Not only have gender-related leadership conversations emerged lately in the media, the attraction, retention, and development of talented women has become an important issue for many employers in recent years. Organizations are increasingly recognizing the need to develop and support more female leaders in their workplace.
“We seem to be getting more and more requests lately for training and coaching programs that address the specific needs of women in the workplace,” says Chris Kutsko, Director of Learning & Development at ERC. She explains, “Subjects like Assertiveness, Personal Branding, Empowerment, and Leadership for Women are topics that are getting more attention. In addition, C-Level executives are making a more conscious effort to equip their female leaders with the tools, training, and support to help them achieve higher levels within the organization.”
Developing more female leaders sometimes raises challenges and questions for organizations, in terms of how they can support, train, and develop them, as their needs are often different from male leaders. Here are some suggestions.
Supporting female leaders
In the case of leadership development and other workplace practices related to advancement and promotion, a gender-neutral and performance-based approach is advocated, but organizations can put into place some additional support for females.
We’ve found that employers tend to successfully attract female leaders, support existing leaders, or develop up-and-coming female talent by offering:
- Flexible work schedules and accommodations
- Access to internal and external networking groups
- Mentoring (formal or informal)
- Targeted development
- Competitive maternity benefits
- Career lattices or alternative ways of attaining leadership roles
- Personalized coaching
Training female leaders
In ERC’s experience in developing or training female leaders and when creating female-specific leadership development programs for companies, certain topics tend to be especially relevant and useful for women. These include the following:
- Personal branding/empowerment
- Leadership development
- Time, priority, and stress management
Traditional leadership topics should also be covered in training. Such areas may include strategic thinking, delegation, performance management, team-building, emotional intelligence, and presentation/communication skills.
Developing female leaders
A great example that sparks this greater emphasis on female leadership in the workplace, is Sheryl Sandberg’s book “Lean In.” Sandberg offers several valuable leadership development tips, whether you are an existing female leader, emerging leader, or help train and develop female leaders—or any leader for that matter.
The advice she offers on female leadership development also can serve organizations well as they try to develop and build leaders, as many of these strategies have proven useful for leadership development. Although several points are raised in the book, she points out the following as key to female leadership development…

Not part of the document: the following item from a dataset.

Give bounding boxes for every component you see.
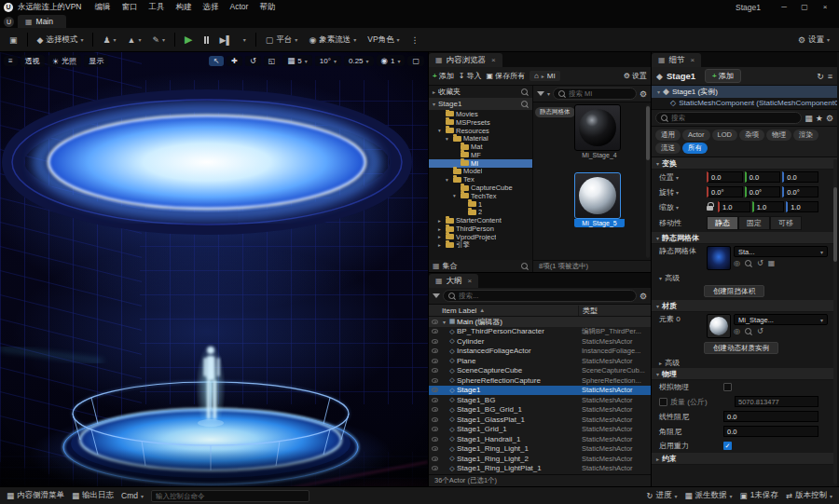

- Initiative and risk-taking. Emerging leaders need to “sit at the table,” learn to raise their hand, take initiative, speak up and challenge how things are being done, propose new solutions, and take risks. As employers, it’s important to encourage and praise employees for exemplifying these types of behaviors, and create a culture of empowerment and personal responsibility that allows them to do this.
- Career opportunities. View careers as a lattice (or “jungle gym” as Sandberg calls it) rather than a ladder. This allows for greater exploration and can help people obtain skills in different functions that are helpful for leadership. For individuals, this requires taking opportunities in other areas and functions. Additionally, employers should allow employees to move within the organization and pursue cross-functional assignments and roles in different areas when possible.
- “Stretch” job experiences. Job experiences are crucial in developing leaders, such as actively seeking stretch assignments, taking on high visibility projects, and volunteering for new opportunities when they become available. And, as organizations, we need to do our part to make these challenging opportunities and projects available and communicate them to our staff.
- Mentoring. Mentorship is crucial for career success; however, Sandberg argues that formal mentors who have no real connection to their protégé are not very effective. Natural mentoring which forms out of workplace relationships between senior and lower-level employees, and which are initiated by the mentors themselves, are best. Mentors often seek to develop employees who perform at a high level and show potential, and who remind them of themselves.
Developing all leaders—male or female—is very important in the workplace, but as organizations increasingly strive to improve leadership development of women specifically, these are particularly useful strategies for their efforts.